First find the line with "2 thảo luận" in the entries below, then set down exactly every line through the line with "onusunda edinilen bilgileri", that line included.

INPUT MATERIAL:
□ □ □ □

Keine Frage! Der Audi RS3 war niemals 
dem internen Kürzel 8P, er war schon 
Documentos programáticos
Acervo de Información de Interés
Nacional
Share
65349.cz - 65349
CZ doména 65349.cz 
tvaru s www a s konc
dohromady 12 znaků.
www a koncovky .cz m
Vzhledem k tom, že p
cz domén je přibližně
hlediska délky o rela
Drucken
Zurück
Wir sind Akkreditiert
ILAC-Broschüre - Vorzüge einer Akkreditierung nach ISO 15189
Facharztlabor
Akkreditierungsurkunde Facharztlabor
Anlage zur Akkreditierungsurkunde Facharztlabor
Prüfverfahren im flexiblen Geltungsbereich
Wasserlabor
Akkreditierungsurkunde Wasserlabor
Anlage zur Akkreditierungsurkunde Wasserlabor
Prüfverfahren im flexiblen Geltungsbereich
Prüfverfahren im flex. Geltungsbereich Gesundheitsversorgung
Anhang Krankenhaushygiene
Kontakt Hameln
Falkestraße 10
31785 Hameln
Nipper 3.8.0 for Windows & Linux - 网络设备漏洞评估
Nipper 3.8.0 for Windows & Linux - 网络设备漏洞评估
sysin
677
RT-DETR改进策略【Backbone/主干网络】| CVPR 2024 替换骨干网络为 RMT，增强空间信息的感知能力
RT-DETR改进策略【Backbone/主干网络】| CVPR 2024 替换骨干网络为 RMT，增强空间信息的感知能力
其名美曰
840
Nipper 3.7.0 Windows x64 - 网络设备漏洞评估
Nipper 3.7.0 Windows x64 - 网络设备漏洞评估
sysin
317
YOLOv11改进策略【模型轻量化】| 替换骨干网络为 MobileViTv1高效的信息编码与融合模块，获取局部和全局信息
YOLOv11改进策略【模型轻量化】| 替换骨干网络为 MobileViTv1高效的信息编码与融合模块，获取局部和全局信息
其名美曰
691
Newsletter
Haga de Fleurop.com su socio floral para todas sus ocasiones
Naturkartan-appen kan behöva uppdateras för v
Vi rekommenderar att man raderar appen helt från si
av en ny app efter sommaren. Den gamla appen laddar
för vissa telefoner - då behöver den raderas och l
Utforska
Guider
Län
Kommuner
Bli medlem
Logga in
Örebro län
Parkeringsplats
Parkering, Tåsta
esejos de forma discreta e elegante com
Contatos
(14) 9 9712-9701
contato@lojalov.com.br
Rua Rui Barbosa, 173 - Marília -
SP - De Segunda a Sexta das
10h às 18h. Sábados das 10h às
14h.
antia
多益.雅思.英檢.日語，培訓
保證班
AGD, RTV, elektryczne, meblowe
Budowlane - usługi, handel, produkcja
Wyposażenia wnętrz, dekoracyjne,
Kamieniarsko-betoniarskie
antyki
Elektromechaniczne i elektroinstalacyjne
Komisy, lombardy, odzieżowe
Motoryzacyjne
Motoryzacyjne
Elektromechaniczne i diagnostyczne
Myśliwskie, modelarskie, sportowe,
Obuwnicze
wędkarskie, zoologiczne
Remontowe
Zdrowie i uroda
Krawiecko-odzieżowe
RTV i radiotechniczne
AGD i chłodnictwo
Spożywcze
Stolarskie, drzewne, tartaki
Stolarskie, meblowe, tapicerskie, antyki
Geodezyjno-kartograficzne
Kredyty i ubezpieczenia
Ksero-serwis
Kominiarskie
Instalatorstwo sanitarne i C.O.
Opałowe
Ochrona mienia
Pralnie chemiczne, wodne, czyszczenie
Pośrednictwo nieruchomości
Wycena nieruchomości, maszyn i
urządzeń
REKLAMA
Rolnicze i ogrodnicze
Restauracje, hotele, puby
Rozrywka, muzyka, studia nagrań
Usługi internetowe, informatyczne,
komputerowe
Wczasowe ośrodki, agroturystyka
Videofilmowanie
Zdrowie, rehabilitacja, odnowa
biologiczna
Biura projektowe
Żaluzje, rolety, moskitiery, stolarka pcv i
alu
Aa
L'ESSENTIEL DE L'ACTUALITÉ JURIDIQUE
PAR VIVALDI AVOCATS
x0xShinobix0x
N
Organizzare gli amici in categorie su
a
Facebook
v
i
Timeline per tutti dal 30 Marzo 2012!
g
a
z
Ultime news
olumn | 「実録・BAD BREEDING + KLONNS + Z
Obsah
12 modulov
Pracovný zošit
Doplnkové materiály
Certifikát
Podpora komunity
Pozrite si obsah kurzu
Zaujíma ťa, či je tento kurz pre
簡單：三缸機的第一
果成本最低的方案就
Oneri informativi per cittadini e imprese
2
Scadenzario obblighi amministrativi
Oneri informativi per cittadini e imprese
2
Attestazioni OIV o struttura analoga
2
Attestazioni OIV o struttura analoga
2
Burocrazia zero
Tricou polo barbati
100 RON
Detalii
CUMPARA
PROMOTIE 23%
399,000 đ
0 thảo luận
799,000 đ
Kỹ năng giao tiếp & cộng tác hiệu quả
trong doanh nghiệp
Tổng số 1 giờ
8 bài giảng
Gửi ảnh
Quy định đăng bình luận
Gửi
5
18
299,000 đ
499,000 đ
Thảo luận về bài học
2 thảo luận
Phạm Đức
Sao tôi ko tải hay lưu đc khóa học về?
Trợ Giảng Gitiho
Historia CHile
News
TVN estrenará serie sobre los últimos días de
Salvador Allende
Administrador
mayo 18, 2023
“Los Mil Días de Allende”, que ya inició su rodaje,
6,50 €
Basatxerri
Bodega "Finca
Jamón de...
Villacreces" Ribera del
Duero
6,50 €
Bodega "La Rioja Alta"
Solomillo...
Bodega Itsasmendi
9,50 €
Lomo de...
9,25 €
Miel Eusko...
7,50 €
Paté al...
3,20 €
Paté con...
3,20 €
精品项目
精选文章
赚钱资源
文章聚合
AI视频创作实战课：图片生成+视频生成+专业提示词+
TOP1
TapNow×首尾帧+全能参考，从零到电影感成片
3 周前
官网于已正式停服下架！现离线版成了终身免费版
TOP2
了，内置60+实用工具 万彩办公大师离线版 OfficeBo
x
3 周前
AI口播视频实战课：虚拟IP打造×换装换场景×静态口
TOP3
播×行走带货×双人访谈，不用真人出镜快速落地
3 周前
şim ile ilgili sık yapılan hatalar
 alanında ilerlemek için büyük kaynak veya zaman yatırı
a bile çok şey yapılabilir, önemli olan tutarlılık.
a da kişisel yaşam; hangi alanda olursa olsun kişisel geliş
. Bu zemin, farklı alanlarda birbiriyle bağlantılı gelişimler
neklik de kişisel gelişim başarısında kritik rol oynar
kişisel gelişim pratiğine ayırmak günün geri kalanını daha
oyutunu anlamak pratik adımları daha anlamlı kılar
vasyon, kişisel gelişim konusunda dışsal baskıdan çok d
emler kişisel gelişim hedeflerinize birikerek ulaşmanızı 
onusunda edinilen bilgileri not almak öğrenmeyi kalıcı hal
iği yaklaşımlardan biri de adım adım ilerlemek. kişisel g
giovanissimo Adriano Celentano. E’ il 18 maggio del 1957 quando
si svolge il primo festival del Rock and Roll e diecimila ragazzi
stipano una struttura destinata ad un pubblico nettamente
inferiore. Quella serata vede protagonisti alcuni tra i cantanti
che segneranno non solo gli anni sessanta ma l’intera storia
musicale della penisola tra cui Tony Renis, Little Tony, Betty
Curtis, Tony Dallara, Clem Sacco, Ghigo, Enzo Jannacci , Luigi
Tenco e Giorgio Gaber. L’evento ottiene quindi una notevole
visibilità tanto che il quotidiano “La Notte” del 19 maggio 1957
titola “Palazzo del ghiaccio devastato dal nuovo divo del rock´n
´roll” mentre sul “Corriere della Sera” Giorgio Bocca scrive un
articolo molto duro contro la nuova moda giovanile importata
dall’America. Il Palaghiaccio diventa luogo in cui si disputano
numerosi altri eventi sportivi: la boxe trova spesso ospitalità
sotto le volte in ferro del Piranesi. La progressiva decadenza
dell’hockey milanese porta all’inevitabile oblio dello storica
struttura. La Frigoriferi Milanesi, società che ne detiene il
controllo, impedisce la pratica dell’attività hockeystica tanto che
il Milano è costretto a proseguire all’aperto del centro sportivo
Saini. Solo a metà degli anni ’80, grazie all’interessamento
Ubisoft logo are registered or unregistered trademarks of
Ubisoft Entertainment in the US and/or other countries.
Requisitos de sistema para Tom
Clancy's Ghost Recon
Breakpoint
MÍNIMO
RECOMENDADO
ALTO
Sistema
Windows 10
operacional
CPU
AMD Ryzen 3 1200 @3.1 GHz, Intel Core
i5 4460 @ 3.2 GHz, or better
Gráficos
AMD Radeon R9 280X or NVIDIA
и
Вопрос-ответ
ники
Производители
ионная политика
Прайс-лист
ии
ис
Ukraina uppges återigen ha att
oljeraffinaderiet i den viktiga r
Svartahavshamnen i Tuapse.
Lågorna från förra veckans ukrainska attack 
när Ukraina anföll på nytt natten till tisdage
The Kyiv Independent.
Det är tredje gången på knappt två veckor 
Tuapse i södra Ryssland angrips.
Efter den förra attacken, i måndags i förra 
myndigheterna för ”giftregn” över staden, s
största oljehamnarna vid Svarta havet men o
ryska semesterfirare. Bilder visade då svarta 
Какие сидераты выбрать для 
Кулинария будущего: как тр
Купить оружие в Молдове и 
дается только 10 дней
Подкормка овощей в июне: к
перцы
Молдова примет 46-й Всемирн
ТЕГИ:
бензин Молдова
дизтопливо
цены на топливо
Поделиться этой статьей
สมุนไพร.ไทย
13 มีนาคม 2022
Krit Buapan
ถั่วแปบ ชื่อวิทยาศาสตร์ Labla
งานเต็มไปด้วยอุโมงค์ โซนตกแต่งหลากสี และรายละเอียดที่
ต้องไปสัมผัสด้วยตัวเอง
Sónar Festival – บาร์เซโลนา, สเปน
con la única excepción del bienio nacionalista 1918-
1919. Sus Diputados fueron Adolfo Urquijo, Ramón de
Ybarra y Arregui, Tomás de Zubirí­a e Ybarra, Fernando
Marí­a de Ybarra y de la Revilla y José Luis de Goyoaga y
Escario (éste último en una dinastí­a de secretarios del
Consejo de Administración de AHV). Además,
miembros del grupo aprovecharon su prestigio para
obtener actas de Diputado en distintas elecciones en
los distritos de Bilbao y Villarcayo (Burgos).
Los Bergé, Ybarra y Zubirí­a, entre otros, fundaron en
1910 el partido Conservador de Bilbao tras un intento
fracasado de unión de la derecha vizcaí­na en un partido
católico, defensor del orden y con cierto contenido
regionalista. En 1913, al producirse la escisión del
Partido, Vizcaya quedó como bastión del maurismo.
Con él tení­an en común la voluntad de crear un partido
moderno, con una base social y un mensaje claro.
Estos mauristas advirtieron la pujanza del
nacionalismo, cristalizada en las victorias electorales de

□ □ □ □

RESPONSE AREA:
2 thảo luận
Phạm Đức
Sao tôi ko tải hay lưu đc khóa học về?
Trợ Giảng Gitiho
Historia CHile
News
TVN estrenará serie sobre los últimos días de
Salvador Allende
Administrador
mayo 18, 2023
“Los Mil Días de Allende”, que ya inició su rodaje,
6,50 €
Basatxerri
Bodega "Finca
Jamón de...
Villacreces" Ribera del
Duero
6,50 €
Bodega "La Rioja Alta"
Solomillo...
Bodega Itsasmendi
9,50 €
Lomo de...
9,25 €
Miel Eusko...
7,50 €
Paté al...
3,20 €
Paté con...
3,20 €
精品项目
精选文章
赚钱资源
文章聚合
AI视频创作实战课：图片生成+视频生成+专业提示词+
TOP1
TapNow×首尾帧+全能参考，从零到电影感成片
3 周前
官网于已正式停服下架！现离线版成了终身免费版
TOP2
了，内置60+实用工具 万彩办公大师离线版 OfficeBo
x
3 周前
AI口播视频实战课：虚拟IP打造×换装换场景×静态口
TOP3
播×行走带货×双人访谈，不用真人出镜快速落地
3 周前
şim ile ilgili sık yapılan hatalar
 alanında ilerlemek için büyük kaynak veya zaman yatırı
a bile çok şey yapılabilir, önemli olan tutarlılık.
a da kişisel yaşam; hangi alanda olursa olsun kişisel geliş
. Bu zemin, farklı alanlarda birbiriyle bağlantılı gelişimler
neklik de kişisel gelişim başarısında kritik rol oynar
kişisel gelişim pratiğine ayırmak günün geri kalanını daha
oyutunu anlamak pratik adımları daha anlamlı kılar
vasyon, kişisel gelişim konusunda dışsal baskıdan çok d
emler kişisel gelişim hedeflerinize birikerek ulaşmanızı 
onusunda edinilen bilgileri not almak öğrenmeyi kalıcı hal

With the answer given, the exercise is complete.